The early signs of congestive heart failure in dogs may include shortness of breath, coughing, chest pain, and decreased exercise tolerance.

Dogs specifically bred to be grain-free, such as German Shepherds, were found to be more predisposed to developing DCM from eating a grain-free diet. In addition, certain types of dog food, such as those made with chicken or beef, can aggravate conditions like DCM in some dogs. If you’re uncertain whether your dog is experiencing adverse effects from a grain-free diet, it’s best to consult a veterinarian.

DCM can develop suddenly in dogs; typical symptoms include breathing difficulties, panting, restlessness, weakness, and staggering. Although the cause of DCM is unknown, it may be related to several factors, including age, exercise, or disease status. If you notice any unusual changes in your dog’s behavior or health, it is essential to seek veterinary advice as soon as possible.

In dogs, dilated cardiomyopathy is not typically inherited, but some cases may be transmitted through genetics. If a dog inherits this condition from a parent, it is likely to have an increased chance of developing it.

Dilated cardiomyopathy is a potentially life-threatening condition in dogs. The prognosis depends on the severity of the disease, how well it’s treated, and other factors. Some dogs may recover fully; others may experience significant heart failure or die from complications related to their illness.

There is limited information on natural treatments for dilated cardiomyopathy in dogs. Some Options include:

  • Rest and Physical Therapy: Often, when cardiac muscles become weak or enlarged from heart disease, exercise can help improve function. Rest may also be essential for the heart muscle to recover sufficiently to pump more effectively. In addition, constant physical therapy may help strengthen weakened areas of the heart muscle and improve blood flow through the vessels.
  • Heart Support Medications: Various medications available can support Cardiovascular health by improving circulation, reducing inflammation, and constricting blood vessels, which improves oxygen delivery to cells essential for life (cardiac tissue).

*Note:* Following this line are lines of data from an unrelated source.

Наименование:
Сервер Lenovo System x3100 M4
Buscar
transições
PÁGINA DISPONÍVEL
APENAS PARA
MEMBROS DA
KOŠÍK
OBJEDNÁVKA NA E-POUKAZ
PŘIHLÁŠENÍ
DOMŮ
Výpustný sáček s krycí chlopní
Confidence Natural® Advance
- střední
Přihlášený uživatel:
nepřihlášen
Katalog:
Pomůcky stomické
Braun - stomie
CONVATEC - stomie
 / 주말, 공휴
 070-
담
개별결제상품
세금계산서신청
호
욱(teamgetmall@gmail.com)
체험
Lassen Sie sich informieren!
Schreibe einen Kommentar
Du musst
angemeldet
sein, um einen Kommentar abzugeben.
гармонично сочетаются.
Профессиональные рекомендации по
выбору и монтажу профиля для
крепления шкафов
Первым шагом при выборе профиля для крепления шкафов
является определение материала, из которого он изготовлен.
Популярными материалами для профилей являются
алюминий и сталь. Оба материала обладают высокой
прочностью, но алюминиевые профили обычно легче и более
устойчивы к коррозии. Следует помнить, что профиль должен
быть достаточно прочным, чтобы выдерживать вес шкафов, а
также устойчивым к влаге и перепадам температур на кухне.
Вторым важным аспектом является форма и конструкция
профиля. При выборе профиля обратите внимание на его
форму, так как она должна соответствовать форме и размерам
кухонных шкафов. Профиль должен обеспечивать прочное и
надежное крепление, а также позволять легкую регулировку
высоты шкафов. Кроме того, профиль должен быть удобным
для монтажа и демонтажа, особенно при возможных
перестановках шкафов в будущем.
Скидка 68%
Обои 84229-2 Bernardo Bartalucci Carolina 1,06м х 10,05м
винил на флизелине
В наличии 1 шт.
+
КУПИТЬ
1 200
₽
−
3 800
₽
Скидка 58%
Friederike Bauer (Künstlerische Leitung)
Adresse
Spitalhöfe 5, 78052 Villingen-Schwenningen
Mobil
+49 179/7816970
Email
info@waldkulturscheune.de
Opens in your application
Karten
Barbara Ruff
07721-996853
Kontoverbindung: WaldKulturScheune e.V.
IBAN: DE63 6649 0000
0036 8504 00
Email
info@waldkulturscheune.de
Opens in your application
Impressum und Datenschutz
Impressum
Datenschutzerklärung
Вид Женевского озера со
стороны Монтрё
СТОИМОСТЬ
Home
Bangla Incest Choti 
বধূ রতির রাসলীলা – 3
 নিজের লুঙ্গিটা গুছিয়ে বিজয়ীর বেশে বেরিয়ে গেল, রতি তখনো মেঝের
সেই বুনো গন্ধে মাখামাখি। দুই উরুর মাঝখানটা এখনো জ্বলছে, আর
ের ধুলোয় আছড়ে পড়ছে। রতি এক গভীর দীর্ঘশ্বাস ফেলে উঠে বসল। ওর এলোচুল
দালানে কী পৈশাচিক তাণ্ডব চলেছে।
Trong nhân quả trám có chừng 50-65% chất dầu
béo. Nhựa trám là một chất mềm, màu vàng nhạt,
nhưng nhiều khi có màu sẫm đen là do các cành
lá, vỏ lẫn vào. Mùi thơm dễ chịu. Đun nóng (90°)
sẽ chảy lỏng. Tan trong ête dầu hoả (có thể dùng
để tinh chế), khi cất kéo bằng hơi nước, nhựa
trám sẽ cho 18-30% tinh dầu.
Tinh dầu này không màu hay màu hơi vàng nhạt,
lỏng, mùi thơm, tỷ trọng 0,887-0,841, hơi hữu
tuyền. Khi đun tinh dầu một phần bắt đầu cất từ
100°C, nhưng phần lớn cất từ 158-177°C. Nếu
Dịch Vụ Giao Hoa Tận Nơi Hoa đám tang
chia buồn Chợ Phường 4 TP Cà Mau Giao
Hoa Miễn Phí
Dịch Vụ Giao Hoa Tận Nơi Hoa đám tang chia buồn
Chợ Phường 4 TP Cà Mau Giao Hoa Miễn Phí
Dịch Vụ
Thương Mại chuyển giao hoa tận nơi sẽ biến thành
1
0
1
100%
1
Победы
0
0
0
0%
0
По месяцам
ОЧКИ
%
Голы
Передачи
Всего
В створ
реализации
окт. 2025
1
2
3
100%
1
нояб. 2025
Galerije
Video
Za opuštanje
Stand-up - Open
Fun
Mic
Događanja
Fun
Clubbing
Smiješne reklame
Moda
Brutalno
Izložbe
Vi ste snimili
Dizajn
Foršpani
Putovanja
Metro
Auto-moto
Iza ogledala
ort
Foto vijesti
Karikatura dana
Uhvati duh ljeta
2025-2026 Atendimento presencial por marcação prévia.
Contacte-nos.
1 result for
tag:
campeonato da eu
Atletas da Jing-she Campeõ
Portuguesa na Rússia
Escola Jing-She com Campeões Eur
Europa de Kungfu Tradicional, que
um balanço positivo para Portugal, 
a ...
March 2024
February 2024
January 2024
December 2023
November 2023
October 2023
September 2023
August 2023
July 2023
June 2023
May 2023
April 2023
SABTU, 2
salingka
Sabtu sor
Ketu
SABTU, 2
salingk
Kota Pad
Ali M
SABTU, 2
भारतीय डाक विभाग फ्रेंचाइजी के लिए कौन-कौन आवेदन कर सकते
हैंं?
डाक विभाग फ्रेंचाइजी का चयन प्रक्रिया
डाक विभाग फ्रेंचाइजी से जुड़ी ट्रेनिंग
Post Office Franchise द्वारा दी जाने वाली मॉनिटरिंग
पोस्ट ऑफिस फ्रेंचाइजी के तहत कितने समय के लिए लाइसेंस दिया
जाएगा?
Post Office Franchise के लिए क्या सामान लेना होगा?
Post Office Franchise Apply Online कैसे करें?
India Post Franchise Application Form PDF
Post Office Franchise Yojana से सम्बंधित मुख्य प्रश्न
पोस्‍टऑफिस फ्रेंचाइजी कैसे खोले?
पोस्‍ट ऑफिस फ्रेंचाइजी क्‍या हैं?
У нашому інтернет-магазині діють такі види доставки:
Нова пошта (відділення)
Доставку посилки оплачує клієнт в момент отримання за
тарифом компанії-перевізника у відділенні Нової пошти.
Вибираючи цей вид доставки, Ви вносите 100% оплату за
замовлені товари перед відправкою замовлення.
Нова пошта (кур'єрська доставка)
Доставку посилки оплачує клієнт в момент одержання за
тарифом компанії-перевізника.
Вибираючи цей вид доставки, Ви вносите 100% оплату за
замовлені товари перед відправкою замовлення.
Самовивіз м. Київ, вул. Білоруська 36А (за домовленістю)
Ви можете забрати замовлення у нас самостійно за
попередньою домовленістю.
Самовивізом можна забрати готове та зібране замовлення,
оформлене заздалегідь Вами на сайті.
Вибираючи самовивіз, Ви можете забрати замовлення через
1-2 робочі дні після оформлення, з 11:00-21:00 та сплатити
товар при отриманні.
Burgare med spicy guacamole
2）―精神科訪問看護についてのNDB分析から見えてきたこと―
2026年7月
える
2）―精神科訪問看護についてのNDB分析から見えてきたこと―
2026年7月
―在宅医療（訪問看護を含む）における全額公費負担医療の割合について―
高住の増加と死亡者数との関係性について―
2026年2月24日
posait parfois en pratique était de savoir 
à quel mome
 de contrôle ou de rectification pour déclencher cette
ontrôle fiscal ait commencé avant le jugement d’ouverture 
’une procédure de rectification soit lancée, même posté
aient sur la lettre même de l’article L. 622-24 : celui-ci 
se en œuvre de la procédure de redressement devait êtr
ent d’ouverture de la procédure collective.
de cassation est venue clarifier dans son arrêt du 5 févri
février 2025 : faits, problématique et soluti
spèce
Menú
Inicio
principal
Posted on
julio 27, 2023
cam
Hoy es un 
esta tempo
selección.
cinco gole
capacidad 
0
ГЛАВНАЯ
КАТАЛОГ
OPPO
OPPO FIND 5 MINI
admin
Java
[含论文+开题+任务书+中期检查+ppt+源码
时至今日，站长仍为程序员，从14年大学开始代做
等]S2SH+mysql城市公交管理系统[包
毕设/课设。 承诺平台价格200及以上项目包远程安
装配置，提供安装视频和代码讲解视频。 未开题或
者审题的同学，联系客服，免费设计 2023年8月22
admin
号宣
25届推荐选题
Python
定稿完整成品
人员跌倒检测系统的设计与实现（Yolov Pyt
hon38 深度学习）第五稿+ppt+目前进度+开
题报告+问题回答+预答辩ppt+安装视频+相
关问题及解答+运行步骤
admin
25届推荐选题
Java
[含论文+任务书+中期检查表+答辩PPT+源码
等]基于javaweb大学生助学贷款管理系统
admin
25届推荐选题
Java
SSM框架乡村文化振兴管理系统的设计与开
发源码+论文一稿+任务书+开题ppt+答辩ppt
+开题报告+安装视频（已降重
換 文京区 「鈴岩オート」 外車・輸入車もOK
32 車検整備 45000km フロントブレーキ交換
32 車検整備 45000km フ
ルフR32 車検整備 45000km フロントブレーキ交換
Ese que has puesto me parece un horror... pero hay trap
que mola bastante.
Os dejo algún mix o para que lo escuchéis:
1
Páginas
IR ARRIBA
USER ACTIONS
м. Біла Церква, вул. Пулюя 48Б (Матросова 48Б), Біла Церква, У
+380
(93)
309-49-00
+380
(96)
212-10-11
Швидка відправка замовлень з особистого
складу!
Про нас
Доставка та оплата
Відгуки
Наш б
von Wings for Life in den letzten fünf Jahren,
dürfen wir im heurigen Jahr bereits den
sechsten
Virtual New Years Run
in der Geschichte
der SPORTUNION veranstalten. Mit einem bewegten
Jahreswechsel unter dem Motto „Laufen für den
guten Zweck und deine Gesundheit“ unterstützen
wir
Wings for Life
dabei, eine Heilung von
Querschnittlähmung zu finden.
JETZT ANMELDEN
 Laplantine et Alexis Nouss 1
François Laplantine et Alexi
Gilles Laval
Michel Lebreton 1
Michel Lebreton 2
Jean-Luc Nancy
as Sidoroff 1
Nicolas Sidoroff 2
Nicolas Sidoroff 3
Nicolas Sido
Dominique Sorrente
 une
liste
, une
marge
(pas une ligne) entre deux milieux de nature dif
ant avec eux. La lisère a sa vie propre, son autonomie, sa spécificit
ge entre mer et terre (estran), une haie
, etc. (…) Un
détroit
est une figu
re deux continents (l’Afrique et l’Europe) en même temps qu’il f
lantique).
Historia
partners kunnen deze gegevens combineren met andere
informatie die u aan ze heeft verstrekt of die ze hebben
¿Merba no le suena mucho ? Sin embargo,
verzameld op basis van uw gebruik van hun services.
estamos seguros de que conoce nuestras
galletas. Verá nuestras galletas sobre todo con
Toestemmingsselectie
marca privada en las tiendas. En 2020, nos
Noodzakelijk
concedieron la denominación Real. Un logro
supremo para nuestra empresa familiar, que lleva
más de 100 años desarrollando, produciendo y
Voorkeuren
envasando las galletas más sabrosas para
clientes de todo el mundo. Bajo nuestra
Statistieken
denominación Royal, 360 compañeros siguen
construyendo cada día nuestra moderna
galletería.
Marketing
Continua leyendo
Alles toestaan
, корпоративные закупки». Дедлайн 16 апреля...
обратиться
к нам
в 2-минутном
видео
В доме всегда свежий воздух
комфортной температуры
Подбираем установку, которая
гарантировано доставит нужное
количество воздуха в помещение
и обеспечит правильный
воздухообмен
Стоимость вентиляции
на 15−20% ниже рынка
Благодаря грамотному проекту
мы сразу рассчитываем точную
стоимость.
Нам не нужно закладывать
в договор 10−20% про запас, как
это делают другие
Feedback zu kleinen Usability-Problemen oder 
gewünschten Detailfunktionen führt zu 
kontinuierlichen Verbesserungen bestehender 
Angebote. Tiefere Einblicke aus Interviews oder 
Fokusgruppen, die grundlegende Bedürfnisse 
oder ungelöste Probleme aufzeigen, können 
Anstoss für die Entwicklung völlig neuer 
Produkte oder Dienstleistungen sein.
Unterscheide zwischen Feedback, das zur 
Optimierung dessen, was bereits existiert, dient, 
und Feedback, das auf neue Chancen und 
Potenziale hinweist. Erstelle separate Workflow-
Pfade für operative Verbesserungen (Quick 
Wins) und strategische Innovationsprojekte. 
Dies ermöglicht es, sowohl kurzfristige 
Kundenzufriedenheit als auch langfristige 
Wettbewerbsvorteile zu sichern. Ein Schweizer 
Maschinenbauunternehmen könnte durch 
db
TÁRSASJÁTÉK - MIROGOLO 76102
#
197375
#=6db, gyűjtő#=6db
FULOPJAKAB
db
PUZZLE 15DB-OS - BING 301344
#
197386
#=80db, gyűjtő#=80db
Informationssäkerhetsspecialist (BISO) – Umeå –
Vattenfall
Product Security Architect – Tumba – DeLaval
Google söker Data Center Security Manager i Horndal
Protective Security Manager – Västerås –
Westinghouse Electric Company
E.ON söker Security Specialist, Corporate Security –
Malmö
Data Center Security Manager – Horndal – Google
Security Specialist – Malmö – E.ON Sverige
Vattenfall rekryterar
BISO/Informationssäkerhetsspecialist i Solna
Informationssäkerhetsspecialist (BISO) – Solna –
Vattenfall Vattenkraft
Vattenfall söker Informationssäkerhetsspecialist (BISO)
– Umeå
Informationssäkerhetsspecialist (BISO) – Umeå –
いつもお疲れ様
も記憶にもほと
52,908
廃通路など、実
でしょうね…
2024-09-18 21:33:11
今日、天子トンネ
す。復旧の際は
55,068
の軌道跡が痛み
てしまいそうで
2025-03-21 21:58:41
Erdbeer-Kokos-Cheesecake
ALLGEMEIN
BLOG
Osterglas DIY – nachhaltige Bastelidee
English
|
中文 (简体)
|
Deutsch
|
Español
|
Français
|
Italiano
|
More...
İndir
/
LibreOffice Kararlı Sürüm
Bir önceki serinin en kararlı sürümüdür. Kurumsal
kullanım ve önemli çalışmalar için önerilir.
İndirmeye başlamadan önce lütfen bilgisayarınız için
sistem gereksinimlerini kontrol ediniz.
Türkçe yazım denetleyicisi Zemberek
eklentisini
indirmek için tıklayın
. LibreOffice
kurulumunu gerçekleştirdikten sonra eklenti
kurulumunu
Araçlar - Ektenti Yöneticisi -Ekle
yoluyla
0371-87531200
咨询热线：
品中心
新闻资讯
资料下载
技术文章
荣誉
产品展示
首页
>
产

Suppose your dog shows signs of dilated cardiomyopathy, such as difficulty breathing, coughing up blood, or being weak and lethargic. In that case, you should immediately take him to a veterinarian for diagnosis and treatment.

Disclaimer: The information provided on this veterinary website is intended for general educational purposes only and should not be considered as a substitute for professional veterinary advice, diagnosis, or treatment. Always consult a licensed veterinarian for any concerns or questions regarding the health and well-being of your pet. This website does not claim to cover every possible situation or provide exhaustive knowledge on the subjects presented. The owners and contributors of this website are not responsible for any harm or loss that may result from the use or misuse of the information provided herein.